Data records:
»»
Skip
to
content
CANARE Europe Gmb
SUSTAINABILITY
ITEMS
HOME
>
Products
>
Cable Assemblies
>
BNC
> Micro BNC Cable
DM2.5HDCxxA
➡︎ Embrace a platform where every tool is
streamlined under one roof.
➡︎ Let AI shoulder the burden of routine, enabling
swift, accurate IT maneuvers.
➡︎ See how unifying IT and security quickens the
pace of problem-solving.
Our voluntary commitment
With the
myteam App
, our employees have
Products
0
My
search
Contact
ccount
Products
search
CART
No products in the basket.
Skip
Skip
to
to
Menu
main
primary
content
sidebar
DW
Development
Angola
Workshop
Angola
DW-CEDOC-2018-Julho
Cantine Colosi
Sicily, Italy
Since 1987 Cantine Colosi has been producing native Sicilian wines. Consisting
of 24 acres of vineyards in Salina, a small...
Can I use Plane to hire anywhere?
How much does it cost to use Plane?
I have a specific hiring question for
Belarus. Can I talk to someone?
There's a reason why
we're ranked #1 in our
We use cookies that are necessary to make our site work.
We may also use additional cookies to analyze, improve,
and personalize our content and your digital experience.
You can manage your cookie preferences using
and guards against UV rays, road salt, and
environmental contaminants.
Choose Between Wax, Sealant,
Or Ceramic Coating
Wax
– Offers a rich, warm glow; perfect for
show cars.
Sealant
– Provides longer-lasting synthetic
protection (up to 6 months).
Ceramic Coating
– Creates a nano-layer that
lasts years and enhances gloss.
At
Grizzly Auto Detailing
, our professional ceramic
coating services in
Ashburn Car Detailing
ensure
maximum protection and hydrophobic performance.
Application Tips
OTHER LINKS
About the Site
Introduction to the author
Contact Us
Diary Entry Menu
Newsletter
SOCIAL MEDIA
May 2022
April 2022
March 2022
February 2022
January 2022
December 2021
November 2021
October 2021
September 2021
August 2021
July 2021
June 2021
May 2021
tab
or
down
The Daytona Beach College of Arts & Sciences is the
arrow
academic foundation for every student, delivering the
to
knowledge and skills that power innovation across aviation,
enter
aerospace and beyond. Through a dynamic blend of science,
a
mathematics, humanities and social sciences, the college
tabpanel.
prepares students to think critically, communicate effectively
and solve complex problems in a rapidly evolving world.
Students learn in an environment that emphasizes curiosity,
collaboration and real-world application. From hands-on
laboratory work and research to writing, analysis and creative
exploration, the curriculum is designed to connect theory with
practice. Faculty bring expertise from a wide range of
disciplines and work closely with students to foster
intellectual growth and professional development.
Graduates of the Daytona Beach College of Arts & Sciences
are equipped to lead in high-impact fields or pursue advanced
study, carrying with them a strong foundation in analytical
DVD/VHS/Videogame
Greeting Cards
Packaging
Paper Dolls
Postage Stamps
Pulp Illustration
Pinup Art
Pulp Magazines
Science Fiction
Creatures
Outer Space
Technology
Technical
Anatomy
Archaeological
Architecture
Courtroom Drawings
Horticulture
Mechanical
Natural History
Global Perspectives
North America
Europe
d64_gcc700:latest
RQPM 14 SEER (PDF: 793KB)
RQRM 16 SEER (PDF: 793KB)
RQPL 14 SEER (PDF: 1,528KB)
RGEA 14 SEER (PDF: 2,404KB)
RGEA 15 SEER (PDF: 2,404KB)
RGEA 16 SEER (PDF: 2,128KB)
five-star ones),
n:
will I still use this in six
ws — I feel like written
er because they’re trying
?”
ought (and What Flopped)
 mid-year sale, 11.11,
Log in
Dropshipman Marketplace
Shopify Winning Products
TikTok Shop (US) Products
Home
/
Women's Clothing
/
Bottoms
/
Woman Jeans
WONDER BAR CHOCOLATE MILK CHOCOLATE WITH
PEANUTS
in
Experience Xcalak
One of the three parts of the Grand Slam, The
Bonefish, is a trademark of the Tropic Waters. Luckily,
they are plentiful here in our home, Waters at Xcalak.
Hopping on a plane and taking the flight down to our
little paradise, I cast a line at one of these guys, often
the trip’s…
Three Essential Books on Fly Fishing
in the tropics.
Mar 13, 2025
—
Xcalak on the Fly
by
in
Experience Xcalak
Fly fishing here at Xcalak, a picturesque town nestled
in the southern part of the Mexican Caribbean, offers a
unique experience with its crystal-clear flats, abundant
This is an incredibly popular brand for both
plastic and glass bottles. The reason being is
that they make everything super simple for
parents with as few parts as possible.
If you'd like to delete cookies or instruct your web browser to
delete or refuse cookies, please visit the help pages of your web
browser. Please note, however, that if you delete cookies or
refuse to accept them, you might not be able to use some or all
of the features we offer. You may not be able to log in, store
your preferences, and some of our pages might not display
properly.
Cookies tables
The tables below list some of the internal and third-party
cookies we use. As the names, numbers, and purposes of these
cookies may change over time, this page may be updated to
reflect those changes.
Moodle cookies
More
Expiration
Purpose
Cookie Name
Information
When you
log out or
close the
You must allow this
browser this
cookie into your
««
» **PROBLEM DESCRIPTION**: Of all the entries above, how many lines contain "tables"? Give the number alone.

» **ANSWER AREA**: 2